O movimento dançado
A dança pode ser muitas coisas diferentes, mas se existe alguma coisa em comum em toda a sua diversidade,
será a sua matéria prima: o movimento humano. Uma manifestação particular e única do comportamento motor humano. Parece-nos evidente e consensual. Contudo, não será fácil distinguir a dança de outras categorias do movimento humano, que vão das atividades quotidianas às desportivas, passando pelas laborais e pelas de contacto e exploração da natureza. Andar, correr, saltar, nadar ou dançar serão algumas atividades que fazem parte do repertório motor humano. Algumas dessas ações podem até ser partilhadas com outras espécies, mas têm nos humanos um desenvolvimento particular, caraterístico e eclético. Dentro da especificidade do andar dos humanos, por exemplo, existe uma multivariedade assinalável, que está longe de estar fechada pois a criatividade humana continuará a produzir formas diferenciadas, e pelos motivos mais diversos, incluindo não apenas as ligadas à funcionalidade, à eficácia e à tradição mas também à estética e à comunicação. A dança clássica fez uma opção estética (no século XVII) convencionando que todos os movimentos seriam realizados em en dehors ou turnout, ou seja com rotação externa dos membros inferiores. Fez outras convenções, como por exemplo que todos os movimentos se iniciam e terminam em cinco posições bem definidas dos pés. Tudo por razões estéticas, porque se entendeu que o para fora seria mais interessante, mais bonito e até mais funcional (o que nem sempre será verdadeiro) do que o para dentro. Por isso quando identificamos uma pessoa a andar na rua com os pés rodados para fora e ouvimos a expressão anda como uma bailarina, estamos a identificar essa opção estética, mas não estamos ainda a identificar o ato de dançar.

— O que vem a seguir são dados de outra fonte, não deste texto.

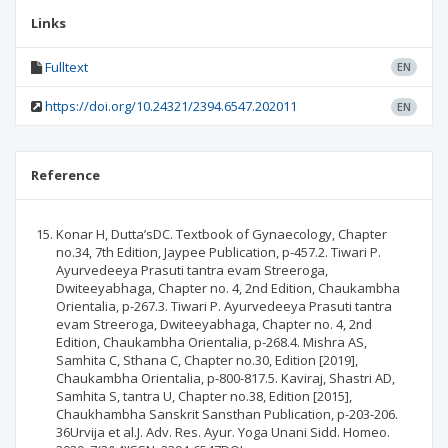
Links
Fulltext
EN
https://doi.org/10.24321/2394.6547.202011
EN
Reference
Konar H, Dutta’sDC. Textbook of Gynaecology, Chapter
no.34, 7th Edition, Jaypee Publication, p-457.2. Tiwari P.
Ayurvedeeya Prasuti tantra evam Streeroga,
Dwiteeyabhaga, Chapter no. 4, 2nd Edition, Chaukambha
Orientalia, p-267.3. Tiwari P. Ayurvedeeya Prasuti tantra
evam Streeroga, Dwiteeyabhaga, Chapter no. 4, 2nd
Edition, Chaukambha Orientalia, p-268.4. Mishra AS,
Samhita C, Sthana C, Chapter no.30, Edition [2019],
Chaukambha Orientalia, p-800-817.5. Kaviraj, Shastri AD,
Samhita S, tantra U, Chapter no.38, Edition [2015],
Chaukhambha Sanskrit Sansthan Publication, p-203-206.
36Urvija et al.J. Adv. Res. Ayur. Yoga Unani Sidd. Homeo.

Para isso são necessários mais alguns critérios que nos permitam afirmar por exemplo que alguém está a dançar e não está a fazer ginástica ou contorcionismo. O circo, a ginástica e a dança poderão ter alguns pontos em comum mas serão com certeza, atividades humanas com identidade própria.
Por outro lado, quando é que uma habilidade motora geral como o andar, por exemplo, se transforma em movimento dançado? Será que a dança só utiliza habilidades próprias e exclusivas, ou pode roubar algumas habilidades a outras atividades e transformá-las em movimento dançado?
As questões são muitas, são antigas e algumas ainda esperam uma resposta cabal e segura. No processo de identificação do fenómeno de dançar e em particular do movimento dançado recorre-se normalmente a duas vias de análise: contextualista, que tende a realçar o envolvimento em que ocorre o movimento dançado (se ocorre num palco e com acompanhamento musical: esse movimento deve ser dança... o que nem sempre será verdade); isolacionista, que exclui na análise as variáveis contextuais e se foca na identificação da dança através das características do movimento dançado.
A visão contextualista apresenta muitas fragilidades: se num jogo de futebol, após um golo, os jogadores festejarem dançando uma pequena coreografia, é de movimento dançado que se trata apesar do ambiente ser desportivo; se num espetáculo de dança o bailarino executar movimentos do quotidiano, pantomimas ou acrobacias gímnicas, teremos o ambiente, o contexto da dança, mas não temos o movimento dançado.